**DATA LISTING**
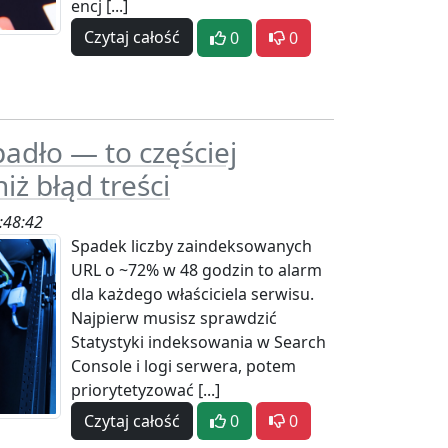
encj [...]
Czytaj całość
0
0
adło — to częściej
iż błąd treści
:48:42
Spadek liczby zaindeksowanych
URL o ~72% w 48 godzin to alarm
dla każdego właściciela serwisu.
Najpierw musisz sprawdzić
Statystyki indeksowania w Search
Console i logi serwera, potem
priorytetyzować [...]
Czytaj całość
0
0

**EXERCISE OBJECTIVE**
Above are the records; repeat them exactly, omitting every picture.

**RESPONSE TO THIS TASK**
encj [...]
Czytaj całość
0
0
adło — to częściej
iż błąd treści
:48:42
Spadek liczby zaindeksowanych
URL o ~72% w 48 godzin to alarm
dla każdego właściciela serwisu.
Najpierw musisz sprawdzić
Statystyki indeksowania w Search
Console i logi serwera, potem
priorytetyzować [...]
Czytaj całość
0
0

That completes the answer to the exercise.